Recurrent or refractory disease after at least 2 prior systemic treatment lines (including a platinum-based regimen unless contraindicated).
Measurable disease per RECIST v1.1.
Tumor expresses at least two of the following targets above protocol-defined threshold: MSLN, FRalpha (FOLR1), MUC16 (CA 125) (archival or fresh biopsy).
ECOG performance status 0-1.
Adequate organ function (example): ANC \>= 1.0 x 10\^9/L; platelets \>= 75 x 10\^9/L; hemoglobin \>= 8 g/dL; AST/ALT \<= 3 x ULN (\<= 5 x ULN with liver metastases); total bilirubin \<= 1.5 x ULN; creatinine clearance \>= 50 mL/min.
Negative pregnancy test for women of childbearing potential; agreement to use effective contraception through 12 months post-infusion (or per local gene-therapy guidance).
Able to comply with study procedures and follow-up schedule; written informed consent.

Exclusion Criteria8

Prior gene-modified cellular therapy (e.g., CAR-T, CAR-NK) within 6 months (or any prior therapy directed to the same target, per protocol).
Active central nervous system (CNS) metastases or carcinomatous meningitis requiring therapy.
Uncontrolled infection, including active tuberculosis; or clinically significant, uncontrolled viral infection.
Known HIV infection with uncontrolled viremia; active hepatitis B or hepatitis C with detectable viral load (testing required at screening).
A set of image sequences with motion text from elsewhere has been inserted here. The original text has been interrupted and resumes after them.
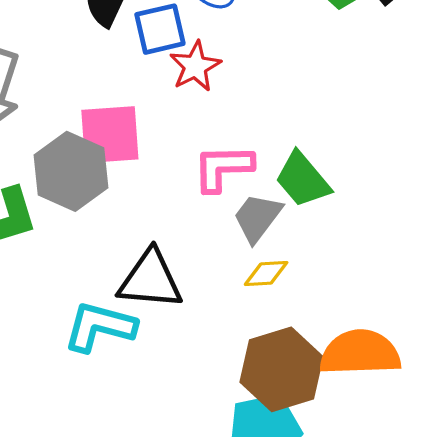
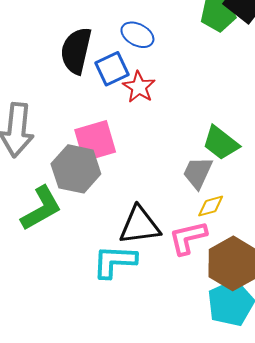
pink L-shape: (223, 168) -> (188, 238), moved

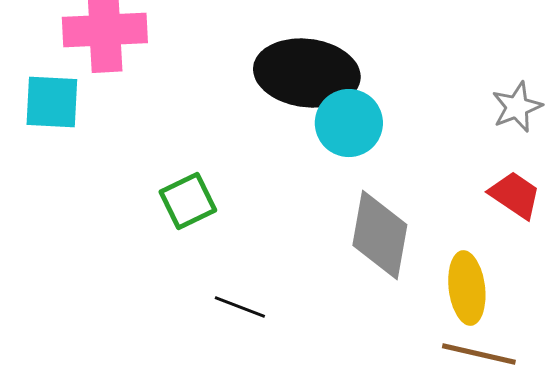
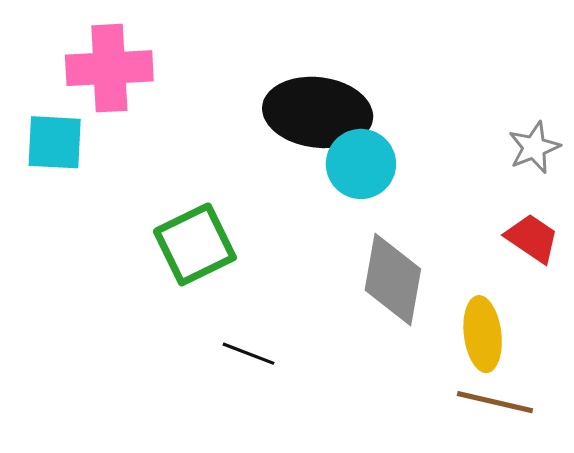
green square: (188, 201) -> (195, 244), size x1.4

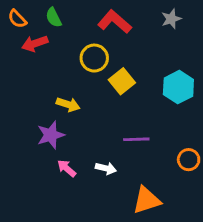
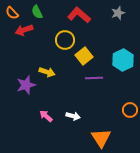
purple star: (51, 135) -> (26, 85), moved
purple line: (136, 139) -> (94, 78), moved
orange triangle: (146, 200) -> (101, 138), turned -45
Clinically significant cardiovascular disease (e.g., recent myocardial infarction, uncontrolled arrhythmia, NYHA Class III/IV heart failure).
Active autoimmune disease requiring systemic immunosuppression within 30 days (physiologic steroid replacement allowed).
Concurrent anti-cancer therapy (chemotherapy, targeted therapy, radiotherapy) not permitted within a protocol-defined washout period.
Major surgery within 4 weeks prior to lymphodepletion (except minor procedures).